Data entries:
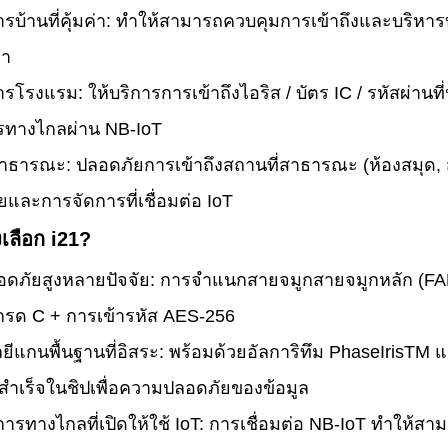
รบ้านที่คุ้มค่า: ทําให้สามารถควบคุมการเข้าถึงและบริห
่า
รโรงแรม: ให้บริการการเข้าถึงไอริส / บัตร IC / รหัสผ่า
รทางไกลผ่าน NB-IoT
าธารณะ: ปลอดภัยการเข้าถึงสถานที่สาธารณะ (ห้องสมุด, ส
ยและการจัดการที่เชื่อมต่อ IoT
งเลือก i21?
ดภัยสูงหลายปัจจัย: การจําแนกสายจมูกสายจมูกหลัก (FA
กรด C + การเข้ารหัส AES-256
ีแกนพื้นฐานที่อิสระ: พร้อมด้วยอัลการิทึม PhaseIrisT
ดสําเร็จในชิปเพื่อความปลอดภัยของข้อมูล
การทางไกลที่เปิดให้ใช้ IoT: การเชื่อมต่อ NB-IoT ทําให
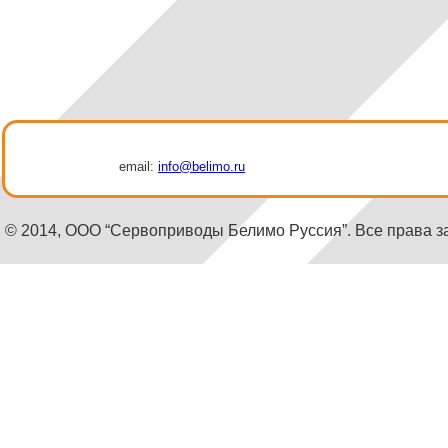
email:
info@belimo.ru
© 2014, ООО “Сервоприводы Белимо Руссия”. Все права 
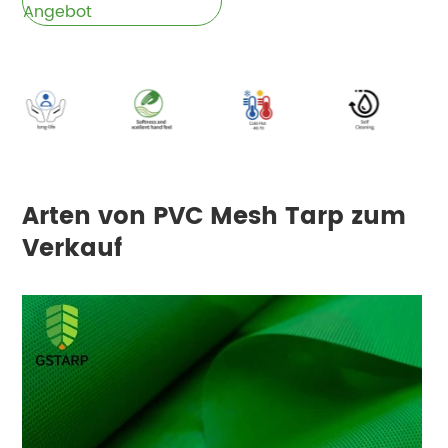
Angebot
Arten von PVC Mesh Tarp zum
Verkauf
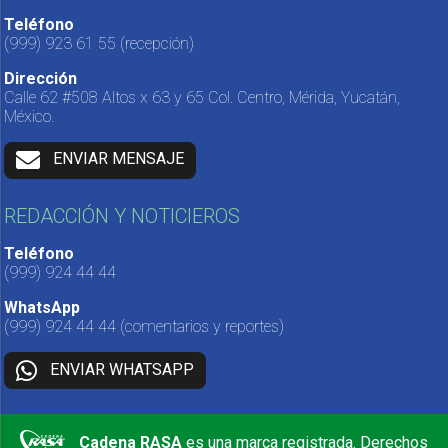
Teléfono
(999) 923 61 55
(recepción)
Dirección
Calle 62 #508 Altos x 63 y 65 Col. Centro, Mérida, Yucatán,
México.
ENVIAR MENSAJE
REDACCIÓN Y NOTICIEROS
Teléfono
(999) 924 44 44
WhatsApp
(999) 924 44 44
(comentarios y reportes)
ENVIAR WHATSAPP
Cadena RASA
es una marca registrada. Derechos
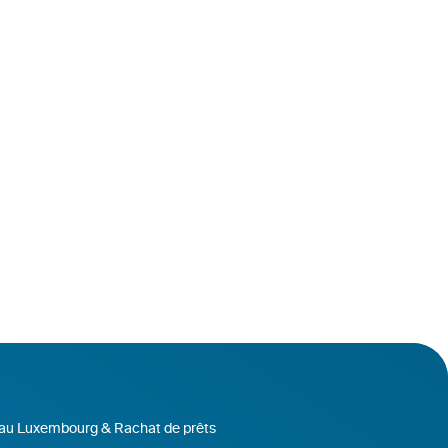
 au Luxembourg & Rachat de prêts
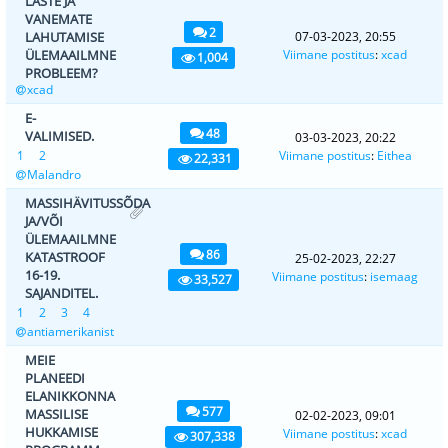
LASTE JA
VANEMATE
2
LAHUTAMISE
07-03-2023, 20:55
ÜLEMAAILMNE
Viimane postitus
:
xcad
1,004
PROBLEEM?
xcad
E-
48
VALIMISED.
03-03-2023, 20:22
1
2
Viimane postitus
:
Eithea
22,331
Malandro
MASSIHÄVITUSSÕDA
JA/VÕI
ÜLEMAAILMNE
86
KATASTROOF
25-02-2023, 22:27
16-19.
Viimane postitus
:
isemaag
33,527
SAJANDITEL.
1
2
3
4
antiamerikanist
MEIE
PLANEEDI
ELANIKKONNA
577
MASSILISE
02-02-2023, 09:01
HUKKAMISE
Viimane postitus
:
xcad
307,338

**Your objective**
With the pictures removed, print the entries above exactly.

**Task result**
รบ้านที่คุ้มค่า: ทําให้สามารถควบคุมการเข้าถึงและบริห
่า
รโรงแรม: ให้บริการการเข้าถึงไอริส / บัตร IC / รหัสผ่า
รทางไกลผ่าน NB-IoT
าธารณะ: ปลอดภัยการเข้าถึงสถานที่สาธารณะ (ห้องสมุด, ส
ยและการจัดการที่เชื่อมต่อ IoT
งเลือก i21?
ดภัยสูงหลายปัจจัย: การจําแนกสายจมูกสายจมูกหลัก (FA
กรด C + การเข้ารหัส AES-256
ีแกนพื้นฐานที่อิสระ: พร้อมด้วยอัลการิทึม PhaseIrisT
ดสําเร็จในชิปเพื่อความปลอดภัยของข้อมูล
การทางไกลที่เปิดให้ใช้ IoT: การเชื่อมต่อ NB-IoT ทําให
email:
info@belimo.ru
© 2014, ООО “Сервоприводы Белимо Руссия”. Все права 
Angebot
Arten von PVC Mesh Tarp zum
Verkauf
Teléfono
(999) 923 61 55
(recepción)
Dirección
Calle 62 #508 Altos x 63 y 65 Col. Centro, Mérida, Yucatán,
México.
ENVIAR MENSAJE
REDACCIÓN Y NOTICIEROS
Teléfono
(999) 924 44 44
WhatsApp
(999) 924 44 44
(comentarios y reportes)
ENVIAR WHATSAPP
Cadena RASA
es una marca registrada. Derechos
 au Luxembourg & Rachat de prêts
LASTE JA
VANEMATE
2
LAHUTAMISE
07-03-2023, 20:55
ÜLEMAAILMNE
Viimane postitus
:
xcad
1,004
PROBLEEM?
xcad
E-
48
VALIMISED.
03-03-2023, 20:22
1
2
Viimane postitus
:
Eithea
22,331
Malandro
MASSIHÄVITUSSÕDA
JA/VÕI
ÜLEMAAILMNE
86
KATASTROOF
25-02-2023, 22:27
16-19.
Viimane postitus
:
isemaag
33,527
SAJANDITEL.
1
2
3
4
antiamerikanist
MEIE
PLANEEDI
ELANIKKONNA
577
MASSILISE
02-02-2023, 09:01
HUKKAMISE
Viimane postitus
:
xcad
307,338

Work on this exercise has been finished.